She will speak about the book in the Bay Area this weekend (see Calendar for locations).
I’ve met Eilberg several times since she became the first woman ordained as a Conservative rabbi in 1985, and I’ve always been impressed. Nevertheless, I approached her book with trepidation. I’ve avoided evenings of “compassionate listening” at local synagogues, haunted by memories of bad encounter groups I attended in the 1970s, where people whined on and on about their personal problems while everyone else pretended to pay attention.
But the deeper I got into this book, the more fascinating I found the very difficult practice Eilberg outlined in its pages. I’d hardly finished it when I called her last week.
Yes, she told me, compassionate listening is work. It’s not about being polite, or feeling sorry for the other person.
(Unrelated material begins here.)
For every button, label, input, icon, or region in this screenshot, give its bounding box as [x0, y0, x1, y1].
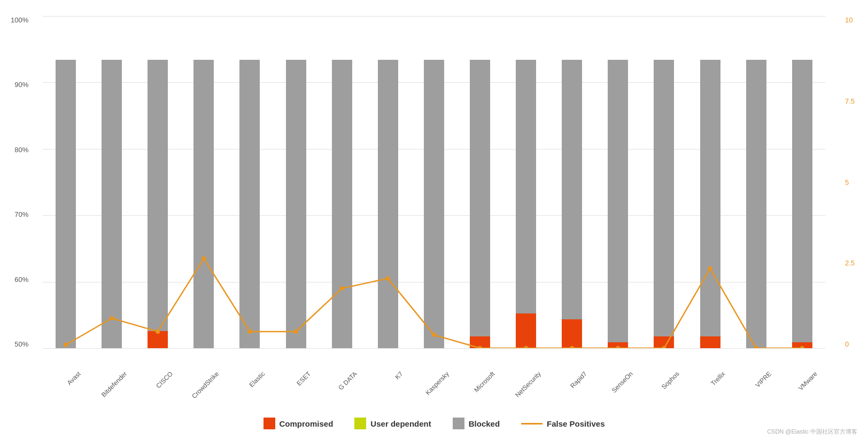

It is, she explained, “rigorous, respectful discourse,” where you articulate your own position and then open your heart to what the other person is saying, to conduct an authentic search for the greater truth.
Noting that the Hebrew word for argument, “machloket,” comes from the same root as “part,” Eilberg says Jewish tradition teaches that no one person can have the entire truth. “These and these are the words of the living God,” the Torah tells us.
“Is it easy to swallow my pride, my self-righteousness, when I feel I am representing the absolute truth of my position?” she asked me. “No. It feels really good to be so right. But I can’t possibly know everything. [Others] have pieces of the truth I can’t possibly have.”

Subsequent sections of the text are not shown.